Ce geste d’introspection, extrêmement rare dans le milieu médiatique, honore Stéphan Bureau, je trouve. Avez-vous déjà vu une personnalité connue s’insérer elle-même dans le tordeur, sans grogne populaire ni scandale à juguler ? Pas moi. Règle générale, une vedette s’excuse quand elle n’a plus le choix, quand sa réputation coule ou quand ses commanditaires l’acculent au mur après plusieurs jours de violente tempête. Une vedette ne se jette jamais en pâture aux trolls du web de son plein gré.

Reconnaître ses maladresses ou dévoiler certaines faiblesses, c’est déjà ardu dans la sphère privée, imaginez en public. C’est un exercice louable de la part d’un animateur que l’on n’associe pas d’emblée, à tort ou à raison, au mot « humilité ».

Joint lundi, Stéphan Bureau m’a paru serein et sincère après ce week-end houleux. « Je ne regrette pas du tout d’avoir fait l’entrevue. Est-ce que ç’aurait pu être calibré autrement ? Oui, certainement. Le ton aurait pu et aurait dû être différent. Toutefois, il était hors de question d’avoir l’air complaisant, il fallait faire le boulot difficile avant de passer au ressenti », m’explique-t-il.

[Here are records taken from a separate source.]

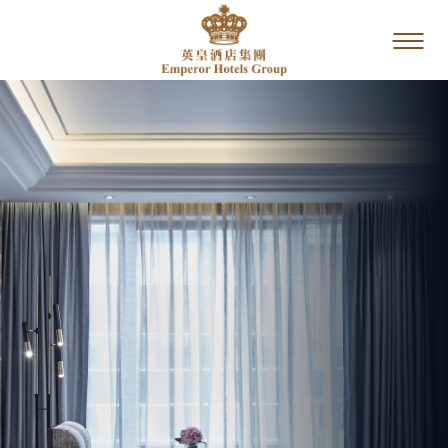
ホーム
我們的品牌
キャンペーン＆イ
ベント
ダイニング
サービス・設備の
ご紹介
ギャラリー
酒店位置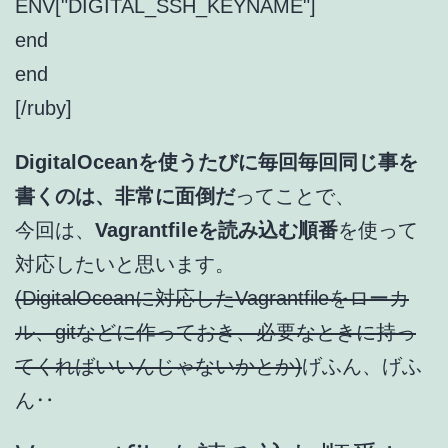
ENV["DIGITAL_SSH_KEYNAME"]
end
end
[/ruby]
DigitalOceanを使うたびに毎回毎回同じ事を
書くのは、非常に面倒だ
ってことで、
今回は、
Vagrantfileを読み込む順番
を使って
対応したいと思います。
(DigitalOceanに対応したVagrantfileをローカ
ル、gitなどに作っておき、必要なときに持っ
てくればいいんじゃないかとか)
げふん、げふ
ん‥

Avec le recul, Stéphan Bureau conçoit qu’« empathie aurait pu rimer avec rigueur » dans son entretien avec Julien Lacroix. Et est-ce nouveau pour lui de s’adonner à cette forme d’autocritique publique ? Pas du tout, tranche-t-il. « Je le faisais tous les vendredis matin à mon émission radiophonique Bien entendu à Radio-Canada », rappelle-t-il.

Maintenant, la rencontre télévisuelle entre Stéphan Bureau et Julien Lacroix a-t-elle été à ce point catastrophique ? Oui et non. La première portion a été malaisante et hachurée, c’est vrai. En partant, Stéphan Bureau a paru hautain en interrompant régulièrement son invité, en recadrant ses réponses et en lui montrant qui était le boss sur le plateau (« as-tu peur ? »).

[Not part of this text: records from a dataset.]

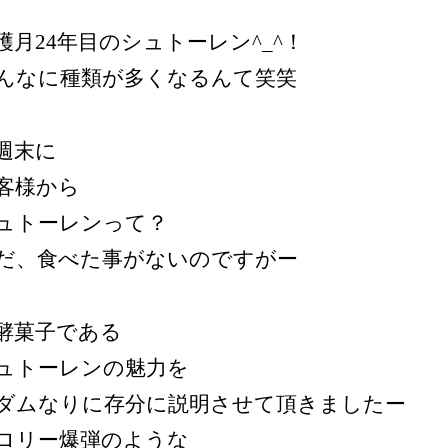
穫月24年目のシュトーレン^_^！
んなに種類が多くなるんて笑笑
週末に
客様から
ュトーレンって？
だ、食べた事がないのですがー
酵菓子である
ュトーレンの魅力を
ダムなりに存分に説明させて頂きましたー
ロリー爆弾のような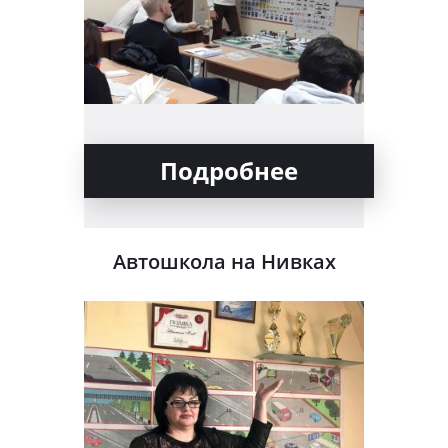
Подробнее
Автошкола на Нивках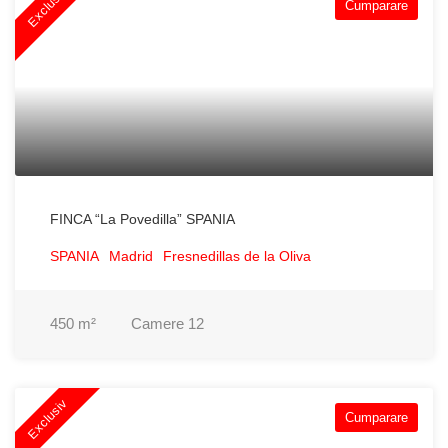
Exclusiv
Cumparare
FINCA “La Povedilla” SPANIA
SPANIA
Madrid
Fresnedillas de la Oliva
450
m²
Camere
12
Exclusiv
Cumparare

Les deux hommes ne dansaient visiblement pas sur le même rythme, alternant entre le vouvoiement imposé par l’animateur et le tutoiement, plus naturel dans ce type de segment confession.

En même temps, Stéphan Bureau n’avait pas le choix de soumettre Julien Lacroix à ce « mur du feu ». La réaction aurait été mille fois pire s’il avait cajolé ou présenté l’humoriste de 30 ans comme une pauvre victime. Ç’aurait été l’apocalypse sur Twitter.

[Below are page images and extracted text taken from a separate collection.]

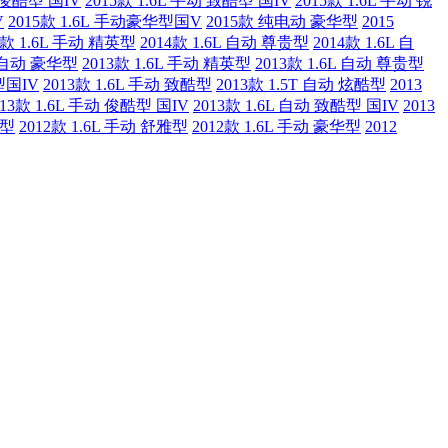
动 俊酷型 国IV
2015款 1.6L 手动 致酷型 国IV
2015款 1.6L 手动 锐
V
2015款 1.6L 手动豪华型国V
2015款 纯电动 豪华型
2015
4款 1.6L 手动 精英型
2014款 1.6L 自动 尊贵型
2014款 1.6L 自
L 自动 豪华型
2013款 1.6L 手动 精英型
2013款 1.6L 自动 尊贵型
型国IV
2013款 1.6L 手动 致酷型
2013款 1.5T 自动 炫酷型
2013
013款 1.6L 手动 俊酷型 国IV
2013款 1.6L 自动 致酷型 国IV
2013
贵型
2012款 1.6L 手动 舒雅型
2012款 1.6L 手动 豪华型
2012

La deuxième partie a été plus fluide, avec toujours cette tension palpable dans l’air. Asseoir Julien Lacroix sur le plateau d’un talk-show, ce que tous les producteurs de Montréal ont essayé de faire, crée automatiquement un climat clivant. Les détracteurs de Julien Lacroix poussent pour l’évincer de la sphère publique. Ses défenseurs jugent qu’il n’a pas à avoir un procès devant le tribunal populaire. Et tout ce beau monde s’asperge d’insultes sur Facebook.

Trop gentil, trop exigeant, pas assez chaleureux ou pas assez strict, Stéphan Bureau aurait été poivré et taillé en pièces, peu importe la façon dont il aurait mené l’entretien.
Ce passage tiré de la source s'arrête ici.